— WHAT YOU ARE ASKED TO DO —
In the entries below, find the line with "Материал состоит из" and the line with "requisiti, la gestione". Print those two and everything between them exactly, and nothing else.
GIVEN DATA below:
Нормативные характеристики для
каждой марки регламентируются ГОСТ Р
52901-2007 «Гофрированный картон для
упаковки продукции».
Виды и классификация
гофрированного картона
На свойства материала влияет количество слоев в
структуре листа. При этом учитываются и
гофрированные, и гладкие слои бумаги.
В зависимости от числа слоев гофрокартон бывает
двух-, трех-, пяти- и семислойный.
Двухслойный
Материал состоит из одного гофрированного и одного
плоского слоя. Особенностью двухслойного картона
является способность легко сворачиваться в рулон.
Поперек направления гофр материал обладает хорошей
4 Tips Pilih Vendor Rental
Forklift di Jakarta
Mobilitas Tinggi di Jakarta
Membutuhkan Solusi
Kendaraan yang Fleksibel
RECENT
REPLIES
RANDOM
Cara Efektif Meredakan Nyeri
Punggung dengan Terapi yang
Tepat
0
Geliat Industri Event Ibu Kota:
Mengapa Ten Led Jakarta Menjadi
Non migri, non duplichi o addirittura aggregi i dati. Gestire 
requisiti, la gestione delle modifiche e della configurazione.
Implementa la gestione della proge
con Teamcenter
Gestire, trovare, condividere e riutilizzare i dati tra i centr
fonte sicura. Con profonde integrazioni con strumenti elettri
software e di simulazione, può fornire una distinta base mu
End of GIVEN DATA.
GIVEN DATA below:
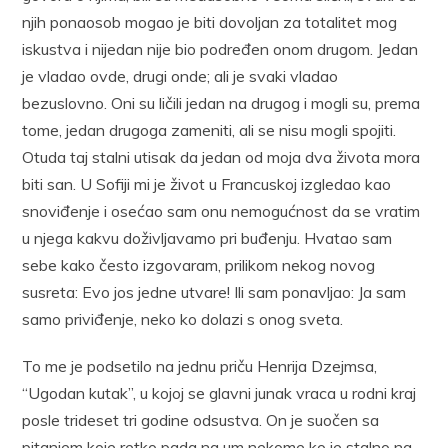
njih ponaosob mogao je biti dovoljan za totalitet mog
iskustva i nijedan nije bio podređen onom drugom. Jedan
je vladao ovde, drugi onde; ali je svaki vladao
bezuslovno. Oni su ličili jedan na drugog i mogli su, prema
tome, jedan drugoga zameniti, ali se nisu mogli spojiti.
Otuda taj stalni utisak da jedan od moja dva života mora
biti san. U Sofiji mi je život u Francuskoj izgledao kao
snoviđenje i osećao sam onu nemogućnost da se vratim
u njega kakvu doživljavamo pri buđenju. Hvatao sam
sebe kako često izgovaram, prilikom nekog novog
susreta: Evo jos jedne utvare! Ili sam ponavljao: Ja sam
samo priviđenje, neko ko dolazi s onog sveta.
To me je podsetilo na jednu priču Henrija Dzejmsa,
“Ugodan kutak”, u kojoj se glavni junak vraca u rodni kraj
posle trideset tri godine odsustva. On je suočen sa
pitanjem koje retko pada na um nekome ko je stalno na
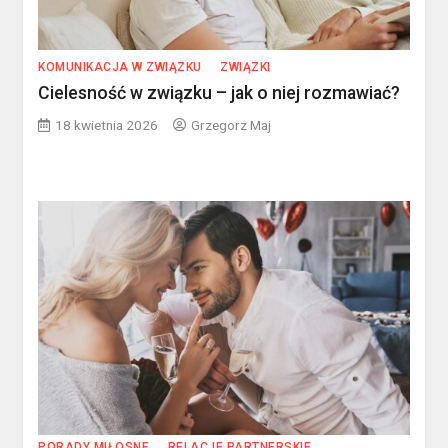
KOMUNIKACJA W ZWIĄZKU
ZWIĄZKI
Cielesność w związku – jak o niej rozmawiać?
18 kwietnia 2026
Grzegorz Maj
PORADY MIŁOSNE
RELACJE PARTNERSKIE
End of GIVEN DATA.
GIVEN DATA below:
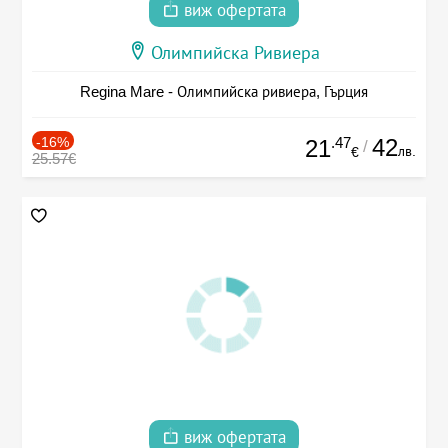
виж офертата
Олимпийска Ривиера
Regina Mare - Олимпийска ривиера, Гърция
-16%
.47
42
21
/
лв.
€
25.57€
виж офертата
End of GIVEN DATA.
— WRITTEN ANSWER —
Материал состоит из одного гофрированного и одного
плоского слоя. Особенностью двухслойного картона
является способность легко сворачиваться в рулон.
Поперек направления гофр материал обладает хорошей
4 Tips Pilih Vendor Rental
Forklift di Jakarta
Mobilitas Tinggi di Jakarta
Membutuhkan Solusi
Kendaraan yang Fleksibel
RECENT
REPLIES
RANDOM
Cara Efektif Meredakan Nyeri
Punggung dengan Terapi yang
Tepat
0
Geliat Industri Event Ibu Kota:
Mengapa Ten Led Jakarta Menjadi
Non migri, non duplichi o addirittura aggregi i dati. Gestire 
requisiti, la gestione delle modifiche e della configurazione.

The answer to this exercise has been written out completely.